Your objective: Copy out all lines from the entries below in which "mais" occurs.

-- Information supplied follows --

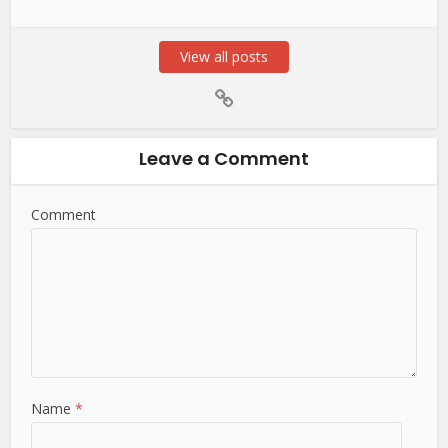
View all posts
Leave a Comment
Comment
Name
*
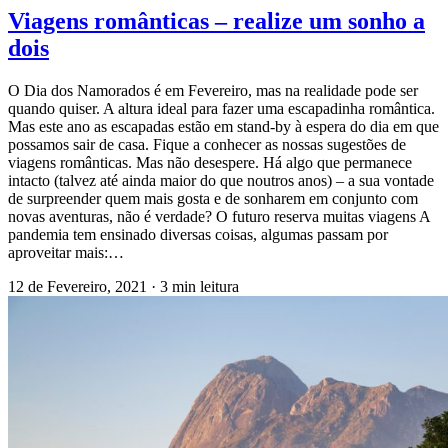
Viagens românticas – realize um sonho a
dois
O Dia dos Namorados é em Fevereiro, mas na realidade pode ser
quando quiser. A altura ideal para fazer uma escapadinha romântica.
Mas este ano as escapadas estão em stand-by à espera do dia em que
possamos sair de casa. Fique a conhecer as nossas sugestões de
viagens românticas. Mas não desespere. Há algo que permanece
intacto (talvez até ainda maior do que noutros anos) – a sua vontade
de surpreender quem mais gosta e de sonharem em conjunto com
novas aventuras, não é verdade? O futuro reserva muitas viagens A
pandemia tem ensinado diversas coisas, algumas passam por
aproveitar mais:…
12 de Fevereiro, 2021
·
3 min leitura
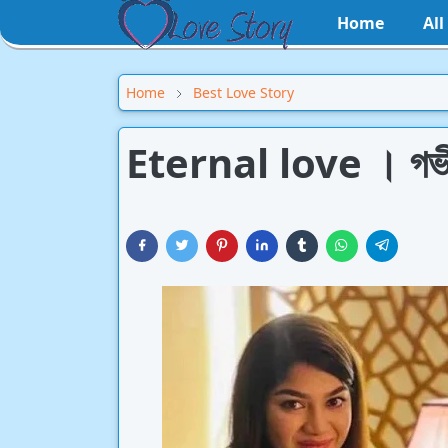
Home
Al
Home
Best Love Story
Eternal love । গভীরে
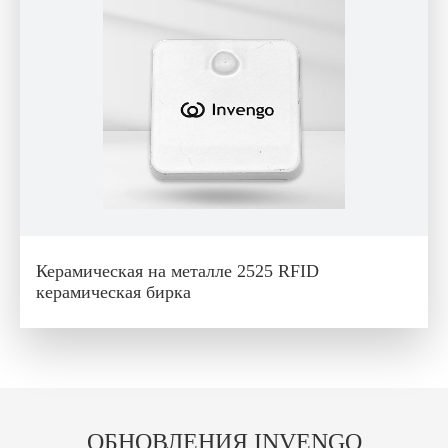
Керамическая на металле 2525 RFID
керамическая бирка
ОБНОВЛЕНИЯ INVENGO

-- Information supplied concluded --

Task response:
de surpreender quem mais gosta e de sonharem em conjunto com
aproveitar mais:…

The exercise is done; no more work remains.